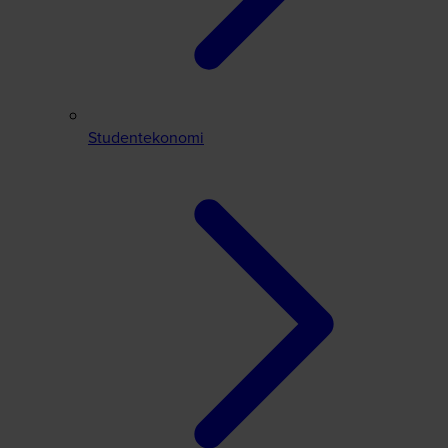
Studentekonomi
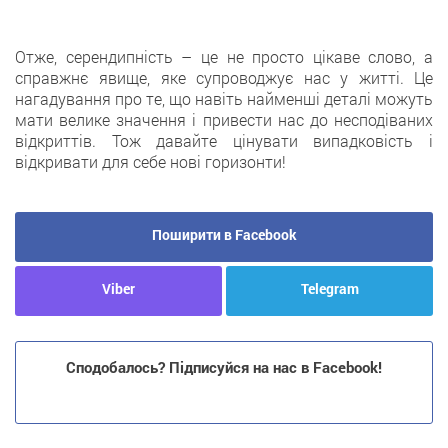
Отже, серендипність – це не просто цікаве слово, а
справжнє явище, яке супроводжує нас у житті. Це
нагадування про те, що навіть найменші деталі можуть
мати велике значення і привести нас до несподіваних
відкриттів. Тож давайте цінувати випадковість і
відкривати для себе нові горизонти!
Поширити в Facebook
Viber
Telegram
Сподобалось? Підписуйся на нас в Facebook!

------------

◆ Your objective ◆
The material above should be repeated word for word, with every picture omitted.

◆ Response below ◆
Studentekonomi
Отже, серендипність – це не просто цікаве слово, а
справжнє явище, яке супроводжує нас у житті. Це
нагадування про те, що навіть найменші деталі можуть
мати велике значення і привести нас до несподіваних
відкриттів. Тож давайте цінувати випадковість і
відкривати для себе нові горизонти!
Поширити в Facebook
Viber
Telegram
Сподобалось? Підписуйся на нас в Facebook!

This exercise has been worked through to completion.